**PROBLEM TO SOLVE:**
Whenever an image turns up, omit it and return the remaining data exactly.

**DATA EXCERPT:**
┏━━

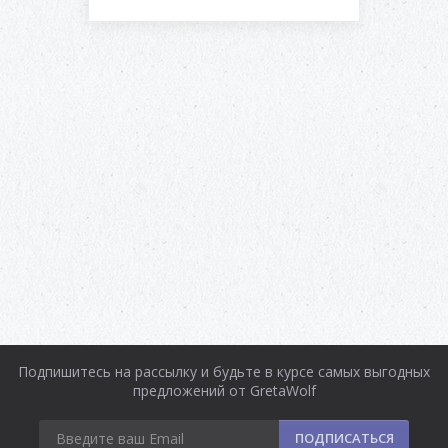
Подпишитесь на рассылку и будьте в курсе самых выгодных
предложений от GretaWolf
ПОДПИСАТЬСЯ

┗━━

**ANSWER SPACE:**
Подпишитесь на рассылку и будьте в курсе самых выгодных
предложений от GretaWolf
ПОДПИСАТЬСЯ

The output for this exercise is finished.